The Thoughtful Dresser
Clothes matter. How we choose to dress ourselves defines our identity. The former editor of Cosmopolitan spoke to Linda Grant, who has shown us that clothes can be a serious intellectual topic, and to Catherine Hill, who has proved that elegance and femininity can be life and death issues.

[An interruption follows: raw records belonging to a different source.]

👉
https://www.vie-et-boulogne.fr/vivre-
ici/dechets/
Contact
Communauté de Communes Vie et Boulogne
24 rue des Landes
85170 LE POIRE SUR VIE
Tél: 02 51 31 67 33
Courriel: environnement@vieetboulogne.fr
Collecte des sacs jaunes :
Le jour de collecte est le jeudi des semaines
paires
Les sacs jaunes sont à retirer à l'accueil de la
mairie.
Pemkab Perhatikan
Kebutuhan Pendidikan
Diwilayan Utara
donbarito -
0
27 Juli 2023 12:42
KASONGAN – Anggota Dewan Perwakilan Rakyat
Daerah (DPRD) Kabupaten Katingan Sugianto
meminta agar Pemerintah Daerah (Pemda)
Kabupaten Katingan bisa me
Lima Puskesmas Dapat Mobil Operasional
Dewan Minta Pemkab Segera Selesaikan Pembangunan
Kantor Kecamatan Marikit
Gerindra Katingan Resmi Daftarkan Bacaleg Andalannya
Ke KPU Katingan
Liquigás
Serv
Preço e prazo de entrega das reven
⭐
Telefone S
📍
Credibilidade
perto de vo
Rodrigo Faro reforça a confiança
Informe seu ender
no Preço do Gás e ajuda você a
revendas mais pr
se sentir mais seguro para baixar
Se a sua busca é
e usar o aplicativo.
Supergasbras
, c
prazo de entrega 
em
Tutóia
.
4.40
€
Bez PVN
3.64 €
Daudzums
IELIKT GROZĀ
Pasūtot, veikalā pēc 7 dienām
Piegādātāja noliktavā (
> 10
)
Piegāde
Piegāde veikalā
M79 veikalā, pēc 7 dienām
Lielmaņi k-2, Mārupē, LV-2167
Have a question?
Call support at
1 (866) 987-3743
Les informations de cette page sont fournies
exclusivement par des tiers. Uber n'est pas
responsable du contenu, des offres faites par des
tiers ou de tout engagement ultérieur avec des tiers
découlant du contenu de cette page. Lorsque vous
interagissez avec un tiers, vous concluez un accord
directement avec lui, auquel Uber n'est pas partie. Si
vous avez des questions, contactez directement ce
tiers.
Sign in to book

Linda Grant was born in Liverpool, the child of Russian and Polish Jewish immigrants. She is the author of Sexing the Millennium: A Political History of the Sexual Revolution; The Cast Iron Shore, Remind Me Who I am Again, an account of her mother's decline into dementia and the role that memory plays in creating family history, When I Lived in Modern Times, set in Tel Aviv in the last years of the British Mandate (winner of the Orange Prize for Fiction); Still Here and The Clothes On Their Backs, shortlisted for the Booker Prize. Her non-fiction work, The People On The Street:A Writer's View of Israel, won the Lettre Ulysses Prize for Literary Reportage and now The Thoughtful Dresser.
Catherine Hill was the Joan Burstein of Toronto, starting her boutique, Chez Catherine, in 1972. She was the first to bring designers like Gianfranco Ferre, Armani and Versace to the very conservative women of the city and for three decades was the queen of the fashion scene. But she had arrived in Canada after the war, as a friendless refugee, not yet 20. Aged 17 in 1944 she and her family were deported from Hungary to Auschwitz. Her mother did not survive the first selection, her father died a few weeks later of typhoid. Incredibly, Catherine survived.
Linda Kelsey is a former editor of Cosmopolitan and SHE, and was twice awarded Editor of the Year. She was also launch editor of Wedding Day and Executive Editor on the launch of In Style. She is now a freelance journalist and author whose work appears regularly in a variety of magazines and newspapers ranging from Good Housekeeping and Saga to the Daily Mail, The Daily Telegraph andJewish Chronicle. She is the author of Was It Good For You, Too? 30 Years of Cosmopolitan, and two novels, Fifty is not a Four-Letter Word and The Secret Lives of Sisters.